Teaching during the pandemic at South Brooklyn HS, by Nathan Weiser

South Brooklyn Community High School, at 173 Conover Street, is a transfer high school that offers drop-outs a second chance. South Brooklyn is a partnership between the NYC Department of Education and Good Shepherd Services, which is a youth development, education, and family service agency.

 

The students who enter the school are overage and under credited, which leads to everyone needing different classes and having different schedules.

 

South Brooklyn is technically having a hybrid schedule but due to the varying schedules of the students and the credits that they come in with, all of the students are remote. Emily Schlesinger, a history teacher, said they wanted the approach taken to not be disruptive.

 

“We wanted to make sure that whatever we did was sustainable for the whole year whether we went remote at any point or not, which is good because when school was delayed two weeks we were already up and running in a remote capacity,” Schlesinger said.

 

The school itself is open and students are still welcome.

“The building is a place to get extra help in any of the subjects,” Schlesinger said. “Also, to get help with technology, to have a quiet place to work and get fed. A lot of them do not have a quiet environment at home.”

All of the students at South Brooklyn were given laptops at the beginning of the year and have the option of coming into the building two days a week.

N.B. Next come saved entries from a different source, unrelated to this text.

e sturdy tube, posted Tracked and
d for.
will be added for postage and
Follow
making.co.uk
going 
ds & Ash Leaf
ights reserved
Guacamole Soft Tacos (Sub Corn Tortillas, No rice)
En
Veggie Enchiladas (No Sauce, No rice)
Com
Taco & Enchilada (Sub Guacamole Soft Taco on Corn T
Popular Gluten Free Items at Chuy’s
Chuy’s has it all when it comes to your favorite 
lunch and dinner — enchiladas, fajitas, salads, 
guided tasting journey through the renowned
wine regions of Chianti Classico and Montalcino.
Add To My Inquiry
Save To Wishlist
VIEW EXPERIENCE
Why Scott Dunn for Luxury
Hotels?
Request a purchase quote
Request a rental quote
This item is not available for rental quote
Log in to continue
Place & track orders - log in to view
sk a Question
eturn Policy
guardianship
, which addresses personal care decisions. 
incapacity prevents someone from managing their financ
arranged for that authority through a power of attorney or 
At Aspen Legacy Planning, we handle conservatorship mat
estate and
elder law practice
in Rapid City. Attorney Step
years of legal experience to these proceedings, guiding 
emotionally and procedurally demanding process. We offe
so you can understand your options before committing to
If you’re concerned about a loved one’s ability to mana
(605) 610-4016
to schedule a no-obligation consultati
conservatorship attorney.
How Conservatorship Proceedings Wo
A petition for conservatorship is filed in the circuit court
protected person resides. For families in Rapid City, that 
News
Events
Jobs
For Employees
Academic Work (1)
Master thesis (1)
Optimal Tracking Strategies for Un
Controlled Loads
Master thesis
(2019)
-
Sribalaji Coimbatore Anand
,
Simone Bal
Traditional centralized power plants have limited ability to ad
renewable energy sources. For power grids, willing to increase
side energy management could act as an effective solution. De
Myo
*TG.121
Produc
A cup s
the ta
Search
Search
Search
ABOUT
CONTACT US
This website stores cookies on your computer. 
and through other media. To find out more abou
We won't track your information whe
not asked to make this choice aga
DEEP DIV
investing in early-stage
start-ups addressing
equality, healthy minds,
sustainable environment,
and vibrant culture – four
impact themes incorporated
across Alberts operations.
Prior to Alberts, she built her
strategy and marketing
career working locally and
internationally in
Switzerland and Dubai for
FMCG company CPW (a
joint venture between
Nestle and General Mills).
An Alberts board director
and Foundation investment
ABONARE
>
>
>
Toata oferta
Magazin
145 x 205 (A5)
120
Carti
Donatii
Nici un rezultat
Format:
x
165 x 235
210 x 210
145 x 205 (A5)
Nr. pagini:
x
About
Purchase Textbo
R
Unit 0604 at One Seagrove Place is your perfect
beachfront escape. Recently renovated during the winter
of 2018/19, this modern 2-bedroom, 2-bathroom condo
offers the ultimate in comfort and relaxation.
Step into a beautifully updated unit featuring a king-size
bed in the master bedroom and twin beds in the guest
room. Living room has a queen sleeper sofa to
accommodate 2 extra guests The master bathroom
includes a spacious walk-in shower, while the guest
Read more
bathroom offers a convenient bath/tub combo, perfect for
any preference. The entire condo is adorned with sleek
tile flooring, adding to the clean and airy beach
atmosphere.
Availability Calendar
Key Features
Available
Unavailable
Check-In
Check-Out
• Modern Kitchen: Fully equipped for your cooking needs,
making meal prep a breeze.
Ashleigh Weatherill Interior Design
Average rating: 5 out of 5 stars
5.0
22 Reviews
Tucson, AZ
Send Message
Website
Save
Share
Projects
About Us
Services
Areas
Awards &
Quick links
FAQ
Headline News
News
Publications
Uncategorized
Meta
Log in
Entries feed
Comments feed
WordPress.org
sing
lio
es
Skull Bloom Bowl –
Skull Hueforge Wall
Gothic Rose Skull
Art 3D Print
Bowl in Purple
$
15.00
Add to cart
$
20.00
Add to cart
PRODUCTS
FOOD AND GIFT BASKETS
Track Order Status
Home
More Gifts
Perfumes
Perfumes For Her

They were given their remote schedule of zoom classes and if they are in the building or not they can access the course work remotely. They are given flexibility so it can fit their schedule.

South Brooklyn is using a house model, which means that every teacher is the leader of 12 students and makes sure that those 12 students are accessing the course work an viewing the “live” zoom classes when they are supposed to.

“We are trying to use a process based approach right now where we are doing projects which are bigger but less little work for the students who are working full time while they are trying to go to school remotely,” Schlesinger said. “We are trying to make it work synchronously and asynchronously.”

Technology can be an issue, which makes the “house system” even more helpful. Having the model where every teacher is responsible for 12 students is how they try to address technological issues as they come up.

In the beginning of Schlesinger’s day, she might have to show the kids how to log in, access different areas of ILEARN or help them reset their password.

Teachers are in the building twice a week. When they are teaching their classes live, the students will be in different rooms accessing it or could be at home or anywhere else.

This school, which enrolls 160 students, is one that is for students who have tried at other schools and it did not work for them for various reasons. SBCHS is on a trimester system, so the students can earn a year and a half of credit in one year at the school.

“Some of them are here because they were getting bullied and just avoided their classes,” Schlesinger said. “Some have struggled with reading and writing and have like no English credits. Some are English geniuses and love humanities but were like “screw math class” and never went. They are all here for different reasons. They have very different transcripts.”

They are all at the school for different reasons and a trying to accumulate credits in this semester that is unlike any other. The school gives them options for attending “live remote classes at times suitable for them.

Schlesinger has 80 students in total who she teaches US history to, but they can go live with her  at different times during the day depending on their schedule, which leads her to teach the same lesson multiple times.

“They can zoom into me during period one, period three, period five or period seen, depending on what works for them,” Schlesinger said. “I also record one of those sections and put it up online in case they can not attend any of the sections.”